2-Not at all true. There are a bunch of ways a detective can legally follow you on to private property. They also don't need to be following you due to the open fields doctrine. 3-Oh really? How is a detective supposed to get the probable cause required for a warrant without being allowed to follow people? I bet you also think they need warrants to frisk people.

Comment Re:A bit self-defeating (Score 1) 301

You are making the incorrect assumption that profit necessarily requires prediction. As I understand it, he buys cheap CDS's(Credit default swaps are cheap when the risk of failure is perceived to be low) with a small part of his portfolio and puts the rest in something safe that pays off a reliable amount of interest like T-Bills. If the market doesn't fail, he pretty much breaks even. If the market fails his swaps pay out huge. I guess in some sense you could argue that he did predict that eventually the market would have enough of a correction to make him some money, but it wasn't really a prediction so much as a strategy that he engaged in over the long term. When I think of guys who predicted the downturn, I think of guys like Paulson who crunched the numbers, bet against the housing market and profited when it crashed.

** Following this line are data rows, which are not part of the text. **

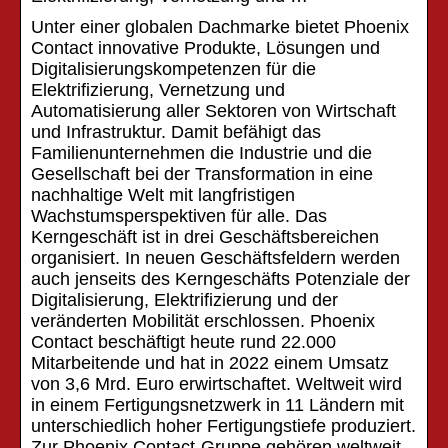
Unter einer globalen Dachmarke bietet Phoenix
Contact innovative Produkte, Lösungen und
Digitalisierungskompetenzen für die
Elektrifizierung, Vernetzung und
Automatisierung aller Sektoren von Wirtschaft
und Infrastruktur. Damit befähigt das
Familienunternehmen die Industrie und die
Gesellschaft bei der Transformation in eine
nachhaltige Welt mit langfristigen
Wachstumsperspektiven für alle. Das
Kerngeschäft ist in drei Geschäftsbereichen
organisiert. In neuen Geschäftsfeldern werden
auch jenseits des Kerngeschäfts Potenziale der
Digitalisierung, Elektrifizierung und der
veränderten Mobilität erschlossen. Phoenix
Contact beschäftigt heute rund 22.000
Mitarbeitende und hat in 2022 einem Umsatz
von 3,6 Mrd. Euro erwirtschaftet. Weltweit wird
in einem Fertigungsnetzwerk in 11 Ländern mit
unterschiedlich hoher Fertigungstiefe produziert.
Zur Phoenix Contact-Gruppe gehören weltweit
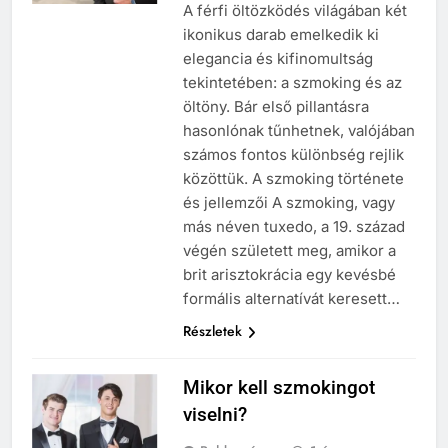
A férfi öltözködés világában két
ikonikus darab emelkedik ki
elegancia és kifinomultság
tekintetében: a szmoking és az
öltöny. Bár első pillantásra
hasonlónak tűnhetnek, valójában
számos fontos különbség rejlik
közöttük. A szmoking története
és jellemzői A szmoking, vagy
más néven tuxedo, a 19. század
végén született meg, amikor a
brit arisztokrácia egy kevésbé
formális alternatívát keresett…
Részletek
Mikor kell szmokingot
viselni?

Comment Re:Let me be the first one to say it ... (Score 1) 1870

How in the hell did this get modded insightful? Two consenting parties to an exchange magically makes things legal, or just, or something? If you are allowed to make up your own rights, then you have the right to do everything, and anything that restricts that is unjust. However, when most people talk about rights, they are talking about a guarantee made to them by a government. Pick a government, any government, none of them recognize these stupid privileges you made up for yourself.

Comment Re:Let me be the first one to say it ... (Score 1) 1870

People keep saying copyright is a recent invention, and somehow assume that if we go back to a world without copyright artists will still thrive. The difference is that we now have technology which allows us to get the media instantly and free. Sure, some musicians will be able to get by with live performances. What about authors? How is an author supposed to survive in a copyright-free world once e-readers have matured?

Artists should not have to rely on the good will of the public to ensure that they are paid for their work. I cannot believe how many people on this site think it is perfectly alright to steal someone's work while complaining about parasitic middlemen, like once the record companies no longer exist, people will stop stealing music and start paying for it directly.

Comment Just Quit Blockbuster (Score 3, Insightful) 57

Had Blockbuster's total access plan where you can get 3 at a time mailed and trade in the envelopes for up to 5 dvds a month in store. Then they changed it so the dvds you rent in the store get added to the movies you have out and they don't send another one and called it "no late fees." So basically I was paying extra money to save them postage and when I called to complain they tried to tell me that it was better than what I had because there were no late fees. I told them just because you're reading this off your response tree doesn't make it true. Previously they had unlimited in-store rentals, so they've changed my plan twice since its inception.

I was so ticked off that I switched back to netflix, which I quit because of throttling and got to cash in my one month of one free extra dvd I got in the class action suit. The service has greatly improved since I left. They have way better selection than blockbuster and I sometimes use the online streaming to play things on my ps3, I just wish it was natively supported and I didn't have to pay for a program(playon) to do it. Then again, the program also supports other online video sites and I am able to stream every episode of Star Trek TOS from CBS, which is great. The only downside is that I have to pay one dollar extra per month to get access to blu ray's, but it is so much easier to get the movies I want sent that I don't mind.